● **About this task**
Go through the records that follow and tally the lines with "DELL" in them; answer with the number alone.

■ ■ ■ ■

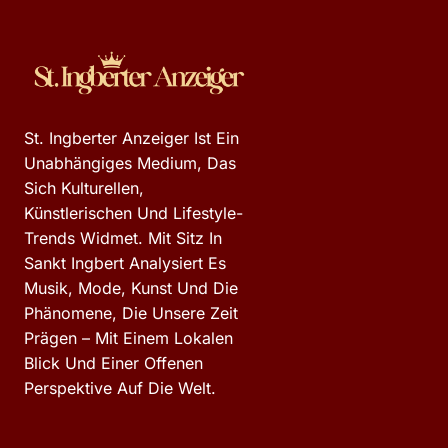
St. Ingberter Anzeiger Ist Ein
Unabhängiges Medium, Das
Sich Kulturellen,
Künstlerischen Und Lifestyle-
Trends Widmet. Mit Sitz In
Sankt Ingbert Analysiert Es
Musik, Mode, Kunst Und Die
Phänomene, Die Unsere Zeit
Prägen – Mit Einem Lokalen
Blick Und Einer Offenen
Perspektive Auf Die Welt.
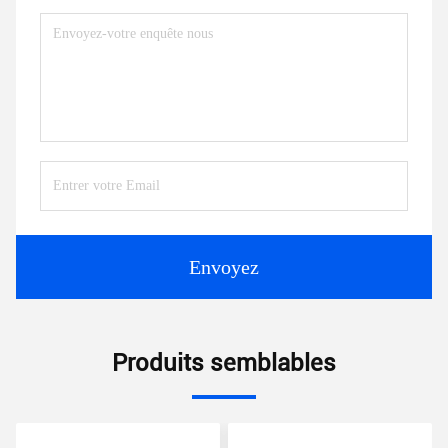
Envoyez
Produits semblables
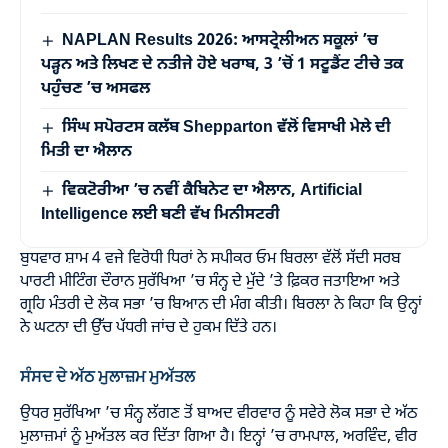
NAPLAN Results 2026: ਆਸਟ੍ਰੇਲੀਅਨ ਸਕੂਲਾਂ ’ਚ
ਪੜ੍ਹਨ ਅਤੇ ਲਿਖਣ ਦੇ ਨਤੀਜੇ ਹੋਏ ਖਰਾਬ, 3 ’ਚੋਂ 1 ਸਟੂਡੈਂਟ ਟੀਚੇ ਤਕ
ਪਹੁੰਚਣ ’ਚ ਅਸਫਲ
ਸਿੰਘ ਸਪੋਰਟਸ ਕਲੱਬ Shepparton ਵੱਲੋਂ ਵਿਸਾਖੀ ਮੇਲੇ ਦੀ
ਮਿਤੀ ਦਾ ਐਲਾਨ
ਵਿਕਟੋਰੀਆ ’ਚ ਨਵੀਂ ਕੈਬਿਨੇਟ ਦਾ ਐਲਾਨ, Artificial
Intelligence ਲਈ ਬਣੀ ਵੱਖ ਮਿਨੀਸਟਰੀ
ਬੁਧਵਾਰ ਸ਼ਾਮ 4 ਵਜੇ ਵਿਰੋਧੀ ਧਿਰਾਂ ਨੇ ਸਪੀਕਰ ਓਮ ਬਿਰਲਾ ਵੱਲੋਂ ਸੱਦੀ ਸਰਬ
ਪਾਰਟੀ ਮੀਟਿੰਗ ਦੌਰਾਨ ਸੁਰੱਖਿਆ ’ਚ ਸੰਨ੍ਹ ਦੇ ਮੁੱਦੇ ’ਤੇ ਫ਼ਿਕਰ ਜਤਾਇਆ ਅਤੇ
ਗ੍ਰਹਿ ਮੰਤਰੀ ਦੇ ਲੋਕ ਸਭਾ ’ਚ ਬਿਆਨ ਦੀ ਮੰਗ ਕੀਤੀ। ਬਿਰਲਾ ਨੇ ਕਿਹਾ ਕਿ ਉਨ੍ਹਾਂ
ਨੇ ਘਟਨਾ ਦੀ ਉੱਚ ਪੱਧਰੀ ਜਾਂਚ ਦੇ ਹੁਕਮ ਦਿੱਤੇ ਹਨ।
ਸੰਸਦ ਦੇ ਅੱਠ ਮੁਲਾਜ਼ਮ ਮੁਅੱਤਲ
ਉਧਰ ਸੁਰੱਖਿਆ ’ਚ ਸੰਨ੍ਹ ਲੱਗਣ ਤੋਂ ਬਾਅਦ ਵੀਰਵਾਰ ਨੂੰ ਸਵੇਰੇ ਲੋਕ ਸਭਾ ਦੇ ਅੱਠ
ਮੁਲਾਜ਼ਮਾਂ ਨੂੰ ਮੁਅੱਤਲ ਕਰ ਦਿੱਤਾ ਗਿਆ ਹੈ। ਇਨ੍ਹਾਂ ’ਚ ਰਾਮਪਾਲ, ਅਰਵਿੰਦ, ਵੀਰ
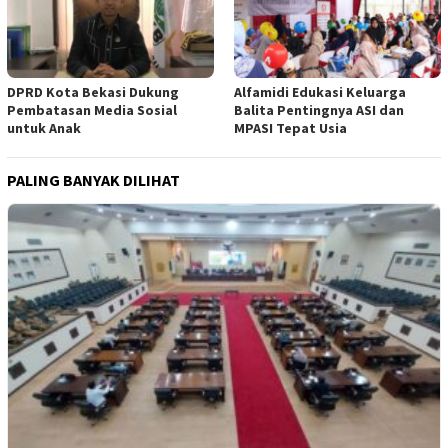
DPRD Kota Bekasi Dukung
Alfamidi Edukasi Keluarga
Pembatasan Media Sosial
Balita Pentingnya ASI dan
untuk Anak
MPASI Tepat Usia
PALING BANYAK DILIHAT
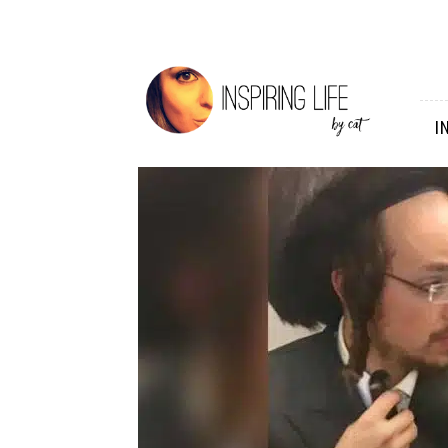
Inspiring
Life
I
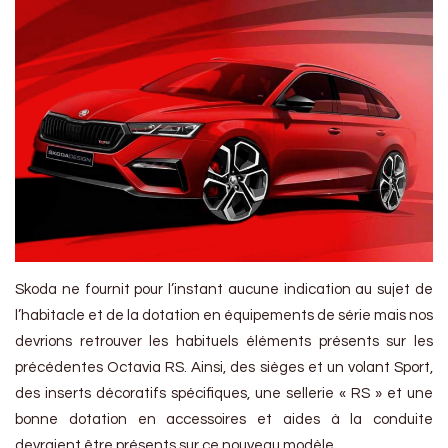
Skoda ne fournit pour l’instant aucune indication au sujet de
l’habitacle et de la dotation en équipements de série mais nos
devrions retrouver les habituels éléments présents sur les
précédentes Octavia RS. Ainsi, des sièges et un volant Sport,
des inserts décoratifs spécifiques, une sellerie « RS » et une
bonne dotation en accessoires et aides à la conduite
devraient être présents sur ce nouveau modèle.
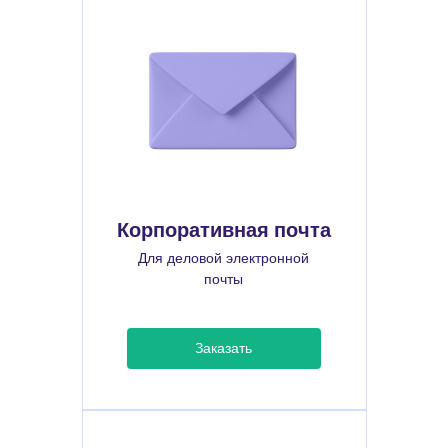
Корпоративная почта
Для деловой электронной
почты
Заказать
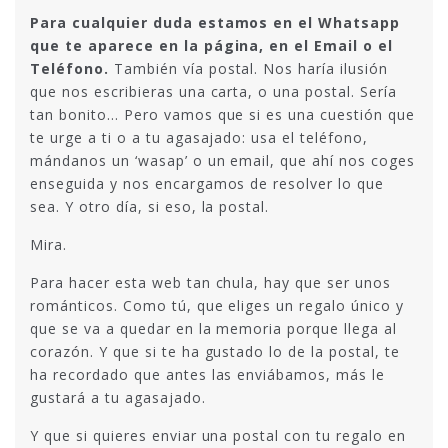
Para cualquier duda estamos en el Whatsapp
que te aparece en la página, en el Email o el
Teléfono.
También vía postal. Nos haría ilusión
que nos escribieras una carta, o una postal. Sería
tan bonito… Pero vamos que si es una cuestión que
te urge a ti o a tu agasajado: usa el teléfono,
mándanos un ‘wasap’ o un email, que ahí nos coges
enseguida y nos encargamos de resolver lo que
sea. Y otro día, si eso, la postal.
Mira.
Para hacer esta web tan chula, hay que ser unos
románticos. Como tú, que eliges un regalo único y
que se va a quedar en la memoria porque llega al
corazón. Y que si te ha gustado lo de la postal, te
ha recordado que antes las enviábamos, más le
gustará a tu agasajado.
Y que si quieres enviar una postal con tu regalo en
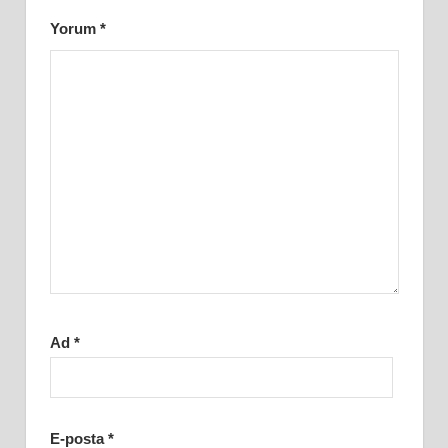
Yorum
*
Ad
*
E-posta
*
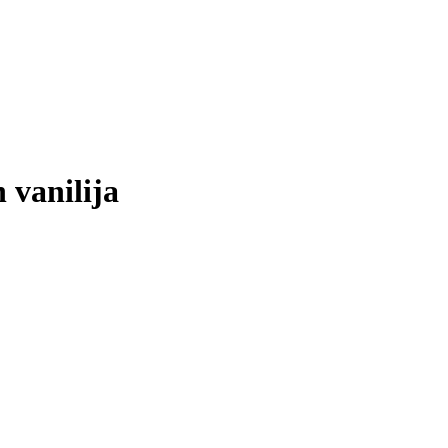
 vanilija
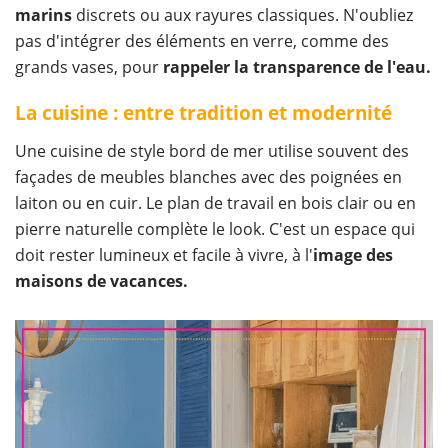
marins
discrets ou aux rayures classiques. N'oubliez
pas d'intégrer des éléments en verre, comme des
grands vases, pour
rappeler la transparence de l'eau.
La cuisine : entre tradition et modernité
Une cuisine de style bord de mer utilise souvent des
façades de meubles blanches avec des poignées en
laiton ou en cuir. Le plan de travail en bois clair ou en
pierre naturelle complète le look. C'est un espace qui
doit rester lumineux et facile à vivre, à l'
image des
maisons de vacances.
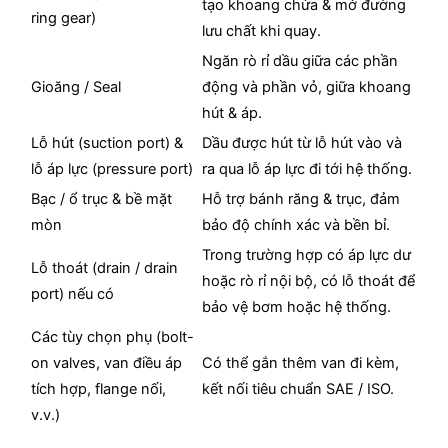
tạo khoang chứa & mở đường
ring gear)
lưu chất khi quay.
Ngăn rò rỉ dầu giữa các phần
Gioăng / Seal
động và phần vỏ, giữa khoang
hút & áp.
Lỗ hút (suction port) &
Dầu được hút từ lỗ hút vào và
lỗ áp lực (pressure port)
ra qua lỗ áp lực đi tới hệ thống.
Bạc / ổ trục & bề mặt
Hỗ trợ bánh răng & trục, đảm
mòn
bảo độ chính xác và bền bỉ.
Trong trường hợp có áp lực dư
Lỗ thoát (drain / drain
hoặc rò rỉ nội bộ, có lỗ thoát để
port) nếu có
bảo vệ bơm hoặc hệ thống.
Các tùy chọn phụ (bolt-
on valves, van điều áp
Có thể gắn thêm van đi kèm,
tích hợp, flange nối,
kết nối tiêu chuẩn SAE / ISO.
v.v.)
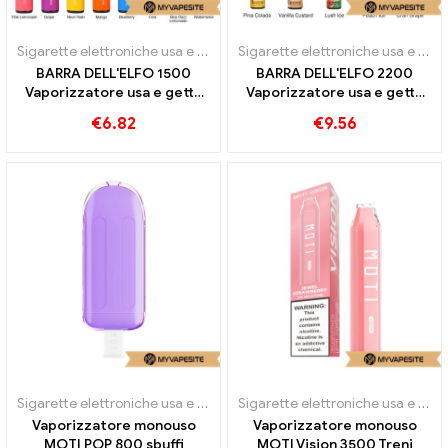
Sigarette elettroniche usa e getta
Sigarette elettroniche usa e getta
BARRA DELL'ELFO 1500
BARRA DELL'ELFO 2200
Vaporizzatore usa e getta
Vaporizzatore usa e getta
850mAh
2200 sbuffi
€
6.82
€
9.56
Sigarette elettroniche usa e getta
Sigarette elettroniche usa e getta
Vaporizzatore monouso
Vaporizzatore monouso
MOTI POP 800 sbuffi
MOTI Vision 3500 Treni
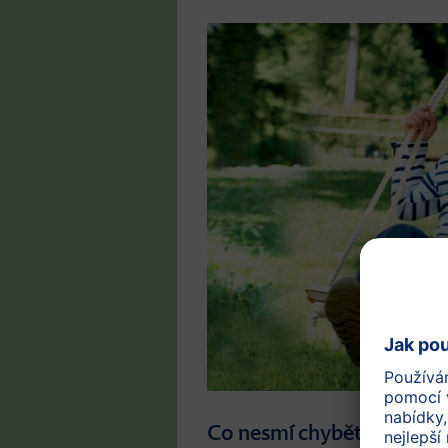
Co nesmí chybět v kabelce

■ ■ ■ ■

● **Output of the exercise**
2